Le Ministre turc des affaires étrangères, Abdullah Gul,  a lui déclaré que "la véritable avancée que la Turquie attend est le commerce direct avec l'Europe et une aide financière. Cette décision unilatérale de l'UE ne fera qu'entraîner de nouveaux problèmes et difficultés." 

Selon la présidence de la République turque de Chypre du Nord, "la décision [...] est loin de satisfaire nos attentes. Les décisions prises par les institutions européennes sous la pression des Chypriotes grecs peuvent entraver une solution globale sur l'île, ce qui rend délicate la situation des Chypriotes turcs."

Le Président de Chypre, Tassos Papadopoulos, a exprimé sa satisfaction au sujet de la décision de l'UE: "c'est la première fois, après de nombreuses années, que la question du retour de Famagusta est débattue au sein de l'UE." Selon le porteparole du gouvernement chypriote, Georgios Lillikas, la décision de l'UE a mis un terme au "conte de fées de l'isolement des Chypriotes turcs".

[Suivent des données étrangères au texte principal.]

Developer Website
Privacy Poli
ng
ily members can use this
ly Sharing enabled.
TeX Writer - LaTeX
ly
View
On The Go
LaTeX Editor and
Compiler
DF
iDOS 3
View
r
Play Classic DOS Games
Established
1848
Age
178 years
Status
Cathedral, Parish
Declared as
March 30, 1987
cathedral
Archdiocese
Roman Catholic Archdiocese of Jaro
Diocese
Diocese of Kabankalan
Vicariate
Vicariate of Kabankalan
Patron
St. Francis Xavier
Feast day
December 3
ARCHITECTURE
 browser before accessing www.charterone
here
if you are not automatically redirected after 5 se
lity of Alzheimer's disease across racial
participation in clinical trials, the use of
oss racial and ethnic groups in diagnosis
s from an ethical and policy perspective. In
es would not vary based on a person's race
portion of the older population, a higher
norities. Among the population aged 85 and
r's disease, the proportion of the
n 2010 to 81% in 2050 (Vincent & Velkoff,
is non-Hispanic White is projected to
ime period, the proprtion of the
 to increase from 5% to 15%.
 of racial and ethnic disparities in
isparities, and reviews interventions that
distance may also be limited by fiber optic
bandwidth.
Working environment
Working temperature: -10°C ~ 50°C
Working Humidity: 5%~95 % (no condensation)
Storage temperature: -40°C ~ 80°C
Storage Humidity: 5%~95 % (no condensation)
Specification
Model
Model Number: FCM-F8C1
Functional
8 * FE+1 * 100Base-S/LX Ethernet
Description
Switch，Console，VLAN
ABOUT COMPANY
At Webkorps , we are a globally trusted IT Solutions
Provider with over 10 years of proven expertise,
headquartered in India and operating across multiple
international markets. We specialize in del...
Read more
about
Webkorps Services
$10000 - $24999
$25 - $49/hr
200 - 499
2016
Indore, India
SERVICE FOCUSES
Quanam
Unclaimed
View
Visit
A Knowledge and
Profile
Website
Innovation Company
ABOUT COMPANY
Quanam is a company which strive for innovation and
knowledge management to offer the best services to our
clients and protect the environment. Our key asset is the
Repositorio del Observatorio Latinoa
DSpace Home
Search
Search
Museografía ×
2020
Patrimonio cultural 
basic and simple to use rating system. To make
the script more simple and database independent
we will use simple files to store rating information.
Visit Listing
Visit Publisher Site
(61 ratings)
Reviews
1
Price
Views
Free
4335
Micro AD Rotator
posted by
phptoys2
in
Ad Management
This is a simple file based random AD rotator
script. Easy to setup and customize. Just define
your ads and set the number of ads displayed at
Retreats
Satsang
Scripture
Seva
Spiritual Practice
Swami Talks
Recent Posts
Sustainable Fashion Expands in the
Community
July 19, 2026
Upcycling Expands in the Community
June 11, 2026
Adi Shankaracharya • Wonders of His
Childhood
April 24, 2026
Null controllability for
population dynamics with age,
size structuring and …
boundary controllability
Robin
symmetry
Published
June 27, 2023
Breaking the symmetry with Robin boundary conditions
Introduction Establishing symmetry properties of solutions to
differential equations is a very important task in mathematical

En 2004, la Commission a proposé à la communauté turque de Chypre un paquet d'aides à l'origine d'un montant de 259 millions d'euros. Ce paquet devait s'accompagner d'un accord qui aurait permis à la République turque autoproclamée du Nord de Chypre de faire directement du commerce avec les 25 Etats membres de l'UE. 

Cette proposition est arrivée peu après le référendum d'avril 2004 dans les deux communautés chypriotes, dont l'objectif était de décider de la réunification de l'île dans le cadre du "Plan Annan" de l'ONU. Les Chypriotes turcs ont voté pour la réunification mais les Chypriotes grecs contre. Le 1er mai 2004, la République de Chypre a adhéré à l'UE en tant que membre à part entière.

En juillet 2004, à la suite des référendums, la Commission a déclaré qu'elle était déterminée "à mettre un terme à l'isolement de la communauté turque de Chypre et à faciliter la réunification de Chypre en encourageant le développement économique de cette communauté." A cette fin, la Commission a proposé une enveloppe de 259 millions d'euros pour la période 2004-2006 et a également proposé une réglementation visant à faciliter le commerce direct depuis la partie nord de Chypre. Selon le commissaire à la communication, "cette proposition offre un système préférentiel aux produits en provenance du Nord, qui fait partie du territoire douanier de l'UE".

Après plusieurs mois de débats, les ministres européens des affaires étrangères ont approuvé, le 27 février 2006, un paquet d'aides financières pour la partie nord de Chypre. En 2006, un total de 139 millions d'euros d'aides financières sera versé à la communauté turque de Chypre. Du montant initial de 259 millions d'euros, quelques 120 millions ont été perdus en raison du dépassement de la date limite pour l'utilisation de fonds du budget européen de 2005.